Cette fois, Lecoq fut stupéfié.

— Devais-je donc le laisser échapper ?… demanda-t-il.

— Non, mais si j’avais été à côté de toi, sous les galeries de l’Odéon, quand tu as si habilement, — car tu es habile, ô mon fils, — et promptement deviné les intentions du prévenu, je t’aurais dit : « Ce gars-là, ami Lecoq, court chez Mme Milner lui dire de faire savoir son évasion… laissons-le courir. » Et quand il est sorti de l’hôtel de Mariembourg, j’aurais ajouté : « Maintenant, laisse-le aller où il voudra, mais attache-toi à Mme Milner, ne la perds pas de vue, ne la quitte pas plus que l’ombre le corps, car elle te conduira au complice, c’est-à-dire au mot de l’énigme. »

— Et elle m’y eût conduit, oui, je le reconnais…

— Au lieu de cela, cependant, qu’as-tu imaginé ?… Tu as couru te montrer à l’hôtel de Mariembourg, tu as terrifié le garçon ! Quand on a tendu des nasses et qu’on prétend prendre du poisson, on ne bat pas du tambour auprès !…
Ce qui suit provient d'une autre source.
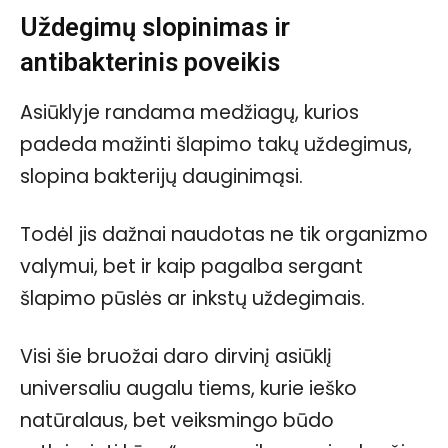
Uždegimų slopinimas ir
antibakterinis poveikis
Asiūklyje randama medžiagų, kurios
padeda mažinti šlapimo takų uždegimus,
slopina bakterijų dauginimąsi.
Todėl jis dažnai naudotas ne tik organizmo
valymui, bet ir kaip pagalba sergant
šlapimo pūslės ar inkstų uždegimais.
Visi šie bruožai daro dirvinį asiūklį
universaliu augalu tiems, kurie ieško
natūralaus, bet veiksmingo būdo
Ainsi le père Tabaret reprenait l’instruction tout entière, et la suivant pas à pas il la refaisait selon sa méthode d’induction. Lecoq avait eu au début une inspiration magnifique, il avait déployé au cours de l’enquête un génie supérieur, et cependant il n’avait pas réussi. Pourquoi ?… C’est que toujours il s’était écarté du principe admis au commencement et résumé par lui en cet axiome : « Se défier de la vraisemblance. »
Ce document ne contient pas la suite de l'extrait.